Task brief -
Filter these records by the string "facebook", copying each line that holds it.

Records provided -
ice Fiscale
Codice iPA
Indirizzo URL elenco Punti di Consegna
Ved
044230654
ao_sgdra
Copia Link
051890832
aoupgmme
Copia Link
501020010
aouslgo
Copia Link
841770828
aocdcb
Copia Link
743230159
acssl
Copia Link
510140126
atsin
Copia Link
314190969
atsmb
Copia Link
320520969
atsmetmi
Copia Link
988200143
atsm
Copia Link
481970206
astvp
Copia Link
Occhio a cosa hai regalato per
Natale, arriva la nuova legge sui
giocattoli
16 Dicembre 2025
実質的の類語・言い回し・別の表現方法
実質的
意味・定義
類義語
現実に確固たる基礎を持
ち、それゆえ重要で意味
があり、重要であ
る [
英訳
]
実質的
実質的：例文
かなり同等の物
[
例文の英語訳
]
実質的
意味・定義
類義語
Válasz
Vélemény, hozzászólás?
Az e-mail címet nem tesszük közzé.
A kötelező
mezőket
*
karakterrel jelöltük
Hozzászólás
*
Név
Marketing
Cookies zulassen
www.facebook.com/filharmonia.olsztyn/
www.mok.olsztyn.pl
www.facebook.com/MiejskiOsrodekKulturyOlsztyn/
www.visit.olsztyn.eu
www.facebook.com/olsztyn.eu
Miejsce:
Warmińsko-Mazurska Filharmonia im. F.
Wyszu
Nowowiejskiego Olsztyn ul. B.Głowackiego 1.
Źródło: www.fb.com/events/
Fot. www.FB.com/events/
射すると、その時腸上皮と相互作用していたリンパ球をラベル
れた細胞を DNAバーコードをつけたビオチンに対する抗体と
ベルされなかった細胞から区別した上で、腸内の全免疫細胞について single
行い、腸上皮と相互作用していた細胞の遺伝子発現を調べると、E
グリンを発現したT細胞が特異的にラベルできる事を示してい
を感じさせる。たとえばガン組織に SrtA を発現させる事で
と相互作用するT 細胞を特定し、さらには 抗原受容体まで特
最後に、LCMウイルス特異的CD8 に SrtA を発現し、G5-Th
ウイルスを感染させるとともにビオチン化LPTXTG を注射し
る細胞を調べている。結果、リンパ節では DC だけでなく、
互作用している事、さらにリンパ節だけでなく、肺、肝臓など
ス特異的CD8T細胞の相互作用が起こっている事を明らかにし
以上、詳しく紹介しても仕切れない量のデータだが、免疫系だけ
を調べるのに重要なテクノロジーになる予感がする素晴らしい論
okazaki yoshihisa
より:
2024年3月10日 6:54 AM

Reply -
www.facebook.com/filharmonia.olsztyn/
www.facebook.com/MiejskiOsrodekKulturyOlsztyn/
www.facebook.com/olsztyn.eu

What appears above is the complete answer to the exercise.